Local Editorials

Our view: Thumbs-down to gag order in AJ Freund case is a bad idea

Prayer cards for AJ Freund, 5, sit on a table next to the visitor guestbook at Davenport Funeral Home on Friday, May 3, 2019 in Crystal Lake.
Prayer cards for AJ Freund, 5, sit on a table next to the visitor guestbook at Davenport Funeral Home on Friday, May 3, 2019 in Crystal Lake.

Thumbs-down: To attorneys who are trying to seek a gag order in the AJ Freund case. We need more transparency from the McHenry County court system, not less. Andrew Freund and JoAnn Cunningham pleaded not guilty Friday to first-degree murder charges and other allegations tied to their 5-year-old son’s death. Public defenders asked for the judge to issue a gag order barring investigators and attorneys from speaking to the media. The judge hasn’t ruled on the matter yet – but barring any kind of public access to the case would be a mistake. Sealing documents and banning cameras and reporters from the courtroom does not serve the public. Everyone deserves to know the details of the case so we can learn from it.
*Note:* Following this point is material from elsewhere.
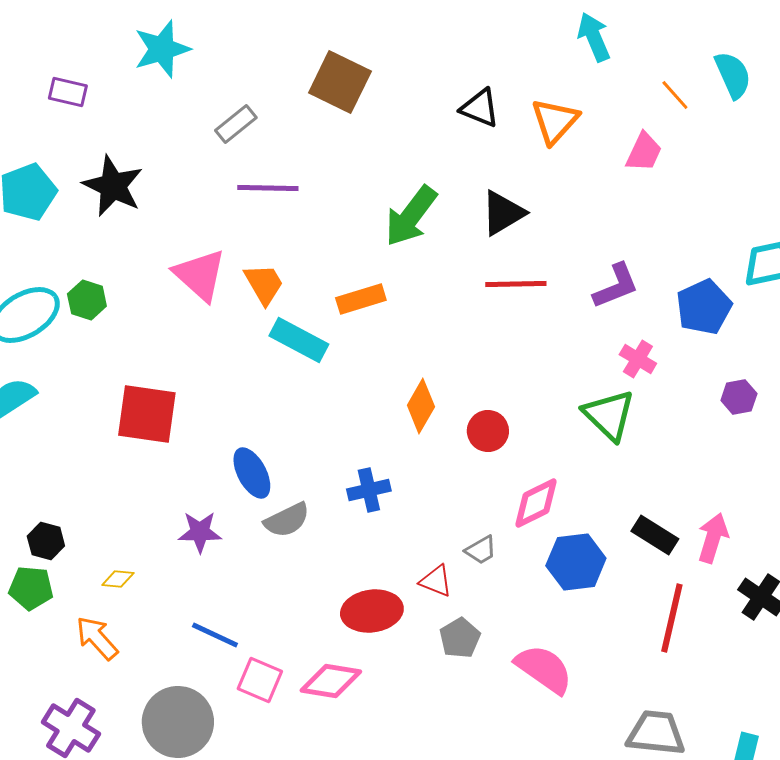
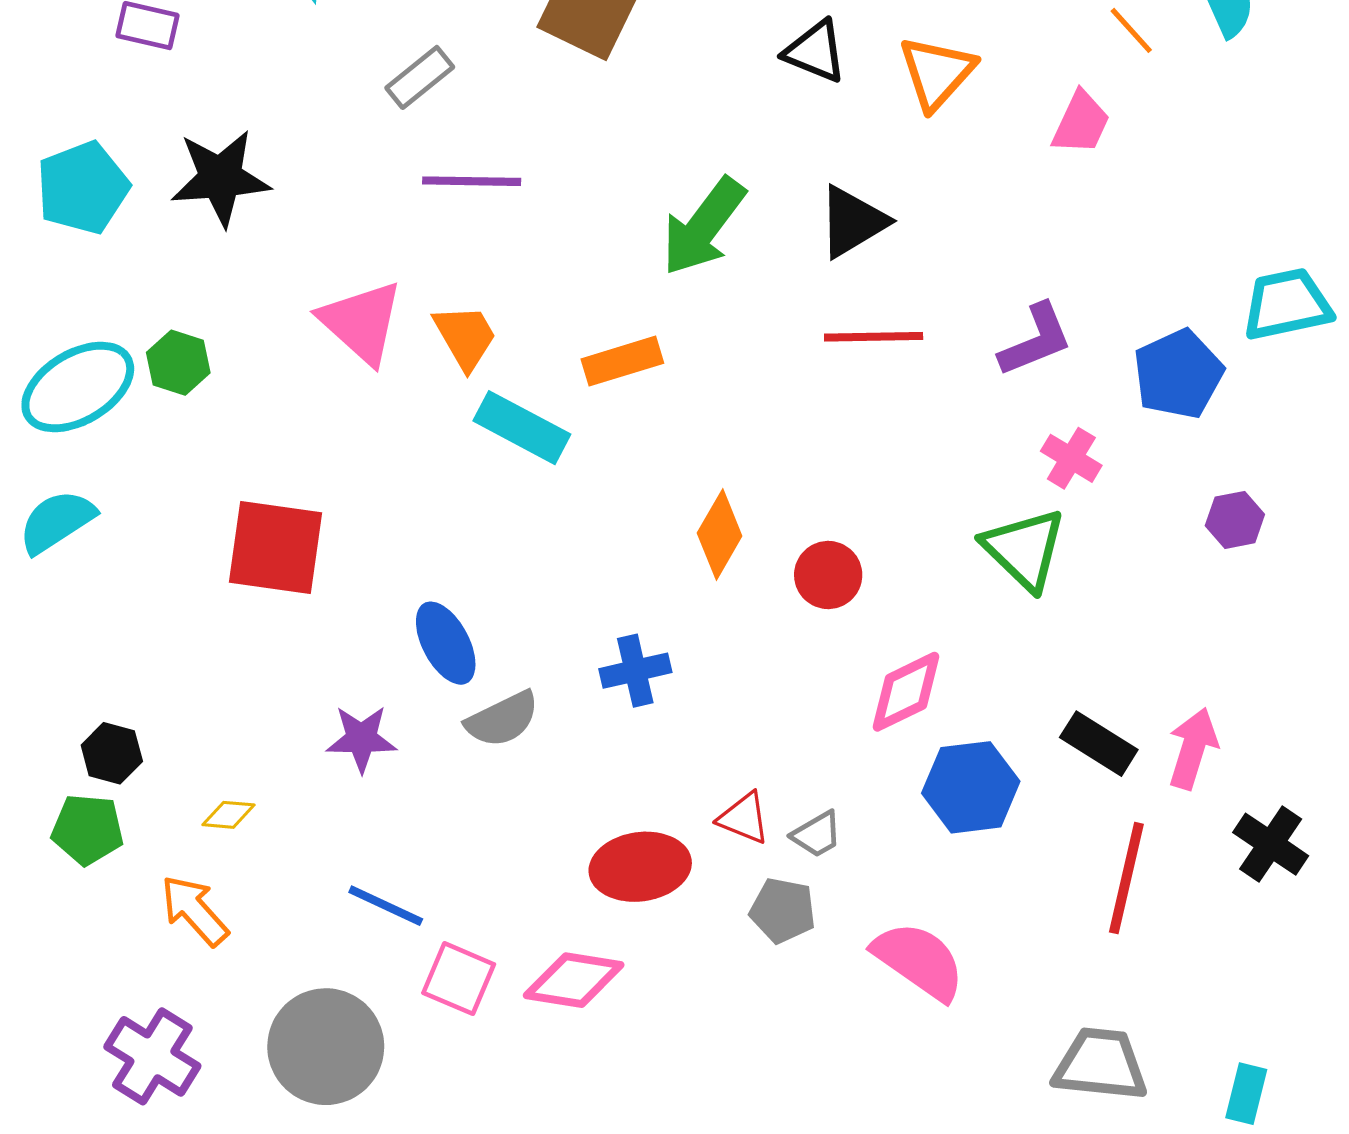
black star: (113, 186) -> (220, 178), turned -30
gray trapezoid: (481, 550) -> (817, 834), moved
gray pentagon: (460, 638) -> (783, 910), turned -30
Thumbs-up: To the Chicago Cubs for taking swift action this week to indefinitely ban a fan who appeared to flash a white power hand sign behind TV analyst Doug Glanville during Tuesday’s broadcast. The Cubs announced the ban in a statement Wednesday after a review of the fan’s social media accounts, according to Crane Kenney, the team’s president of business operations. “An individual seated behind Mr. Glanville used what appears to be an offensive hand gesture that is associated with racism,” Kenney said. “Such ignorant and repulsive behavior is not tolerated at Wrigley Field.” Racist behavior has no place in society, and we commend the Cubs for taking a public role in the discussion.

Thumbs-down: To the continued march toward more taxes and fees. This week, the Illinois Department of Revenue announced this week that Illinois collected $1.5 billion more than it expected in tax revenue in April. It also announced that they were increasing their projection for tax revenues the state would receive in the next fiscal year by about $800 million, largely because of improved economic conditions. More people are working and earning money both through wages as well as stock dividends and other forms of income. Although this is welcome news, it seems to have done little to slow the march toward plans to raise more tax revenue, be it from taxes on tobacco, plastic bags, gasoline, income tax changes or other means. In fact, this unexpected windfall is a tremendous gift, and one that should make it easier to produce a balanced budget with moderate spending cuts, rather than start a new fiscal year with a raft of tax and fee increases for Illinois residents.